A: H.B. 387 has impacted me personally because we do take care of people that have been injured at work through the workers compensation system. This bill made it possible for NPs to sign the ‘return to work’ status form, DWC-73, and to get reimbursed for them). This impacted me because it allows these workers to get back to work with restrictions if necessary and it has also made an impact on financials, as we can now get reimbursed for completing the DWC 73 form.
Q: Why do you think it is important for NPs to advocate for policy change in Texas?
A: It is imperative for NPs to advocate for policy change in Texas because we are affected every single day by this. We have barriers to providing quality care and it is easy to complain about these barriers, but if we don’t advocate for change to reduce obstacles, nothing will change. Who better to fight for change than those directly impacted by it?

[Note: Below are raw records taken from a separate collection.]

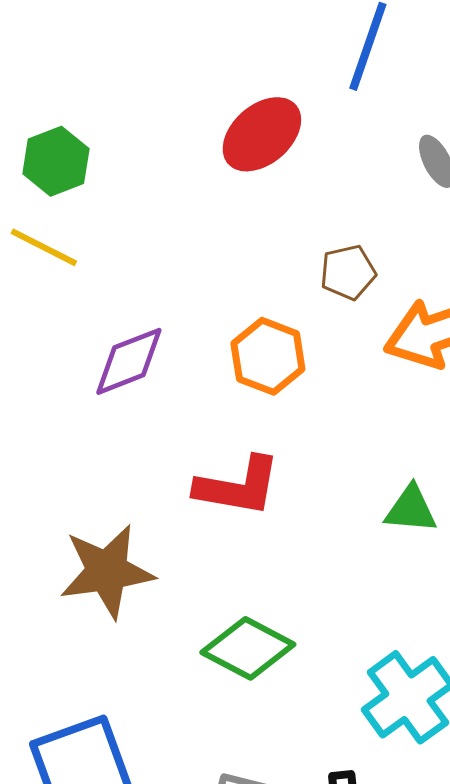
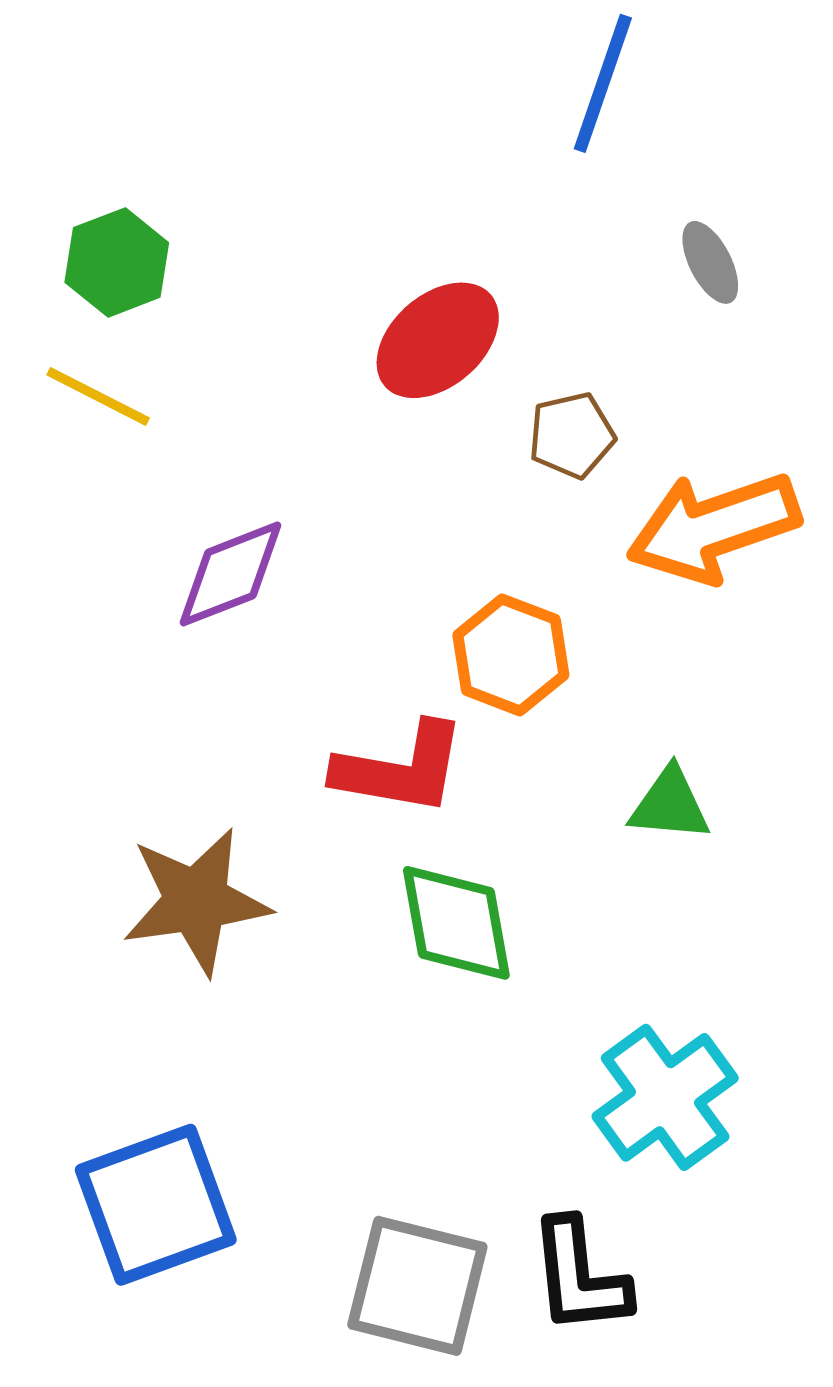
red ellipse: (262, 134) -> (438, 340), moved
orange hexagon: (268, 356) -> (511, 655), moved
green diamond: (248, 648) -> (456, 923), moved, turned 52

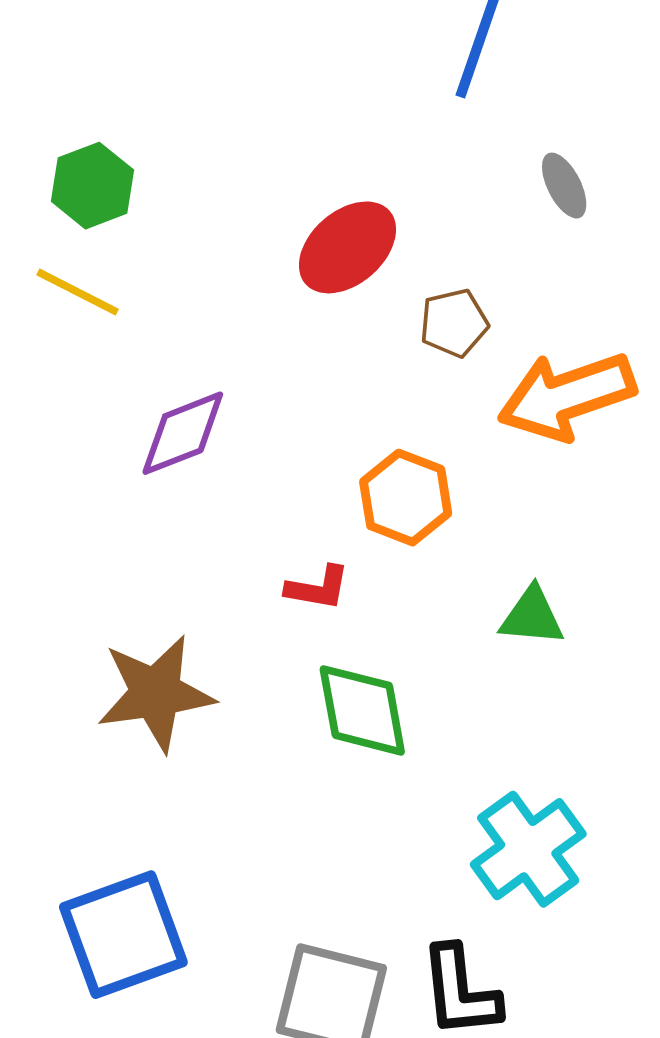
red L-shape: (400, 769) -> (318, 588), size x0.6

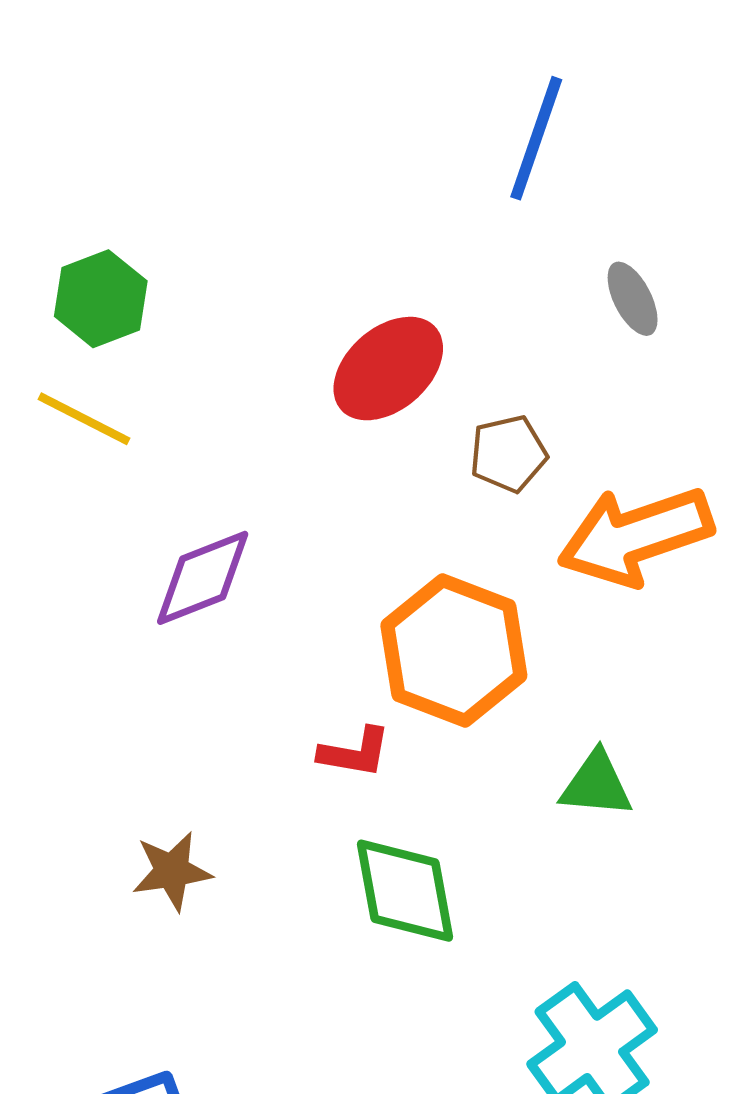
orange hexagon: (406, 498) -> (454, 650), size x1.4
brown star: (156, 693) -> (172, 871), size x0.6

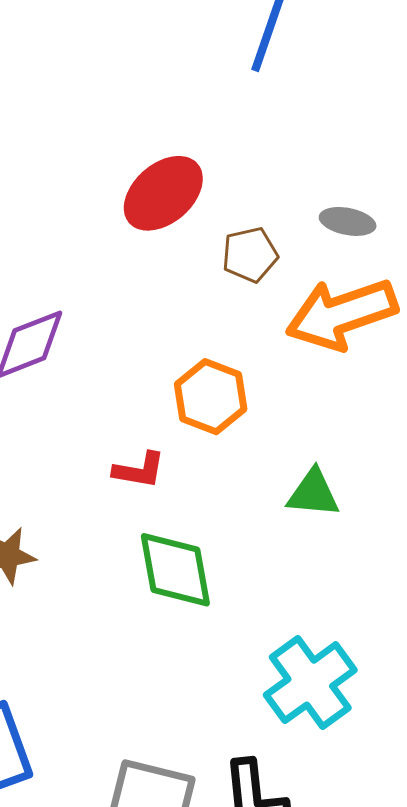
gray ellipse: (633, 299) -> (348, 221), moved, turned -52
orange hexagon: (454, 650) -> (211, 397), size x0.7

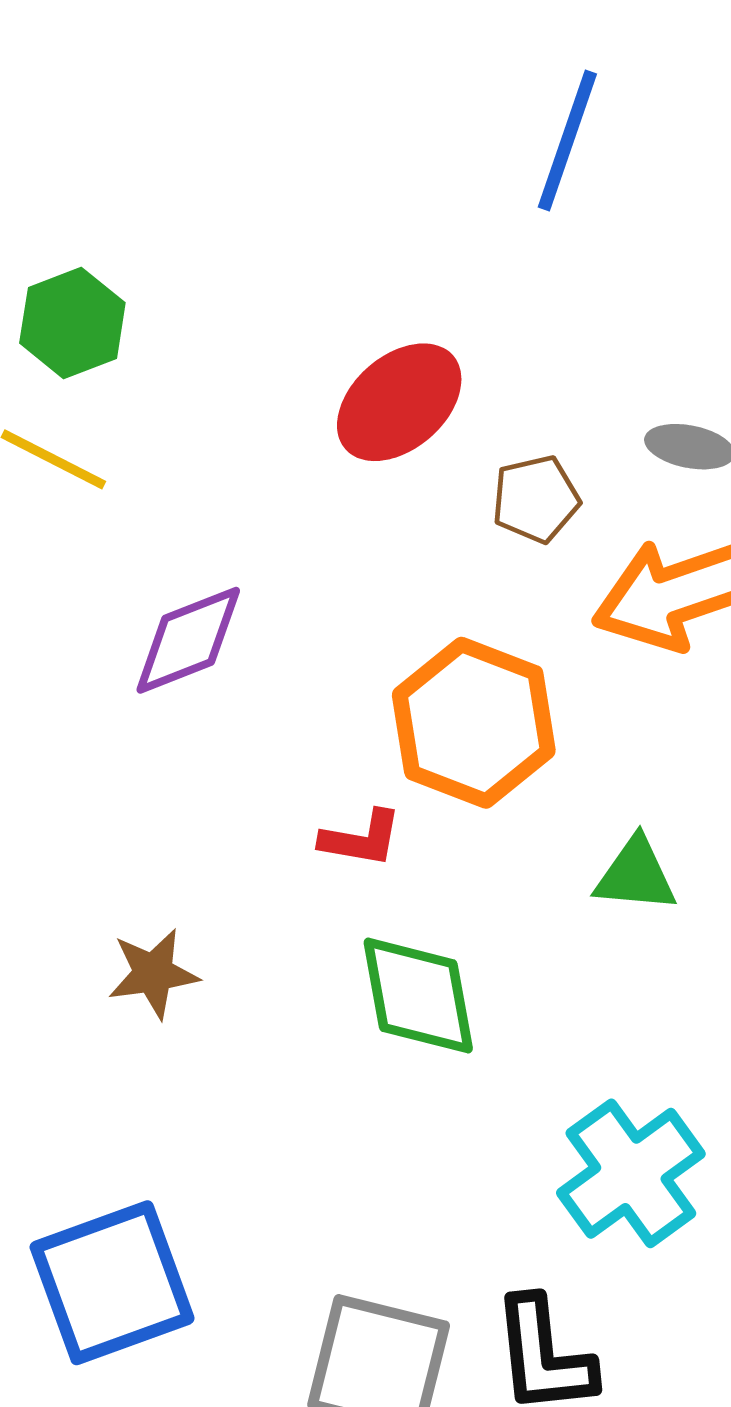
orange hexagon: (211, 397) -> (474, 723), size x1.4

Q: What do you do for fun in your down time?
A: My favorite way to spend time off is with my family. I have a very supportive husband and two wonderful daughters who are forgiving of me for spending so much time at the clinic. I try (and constantly struggle but keep trying) to truly be in the moment with them and enjoy each day and the time we do have together. I love to go on small trips and take them to enjoy experiences, so I strive to make this happen as often as possible!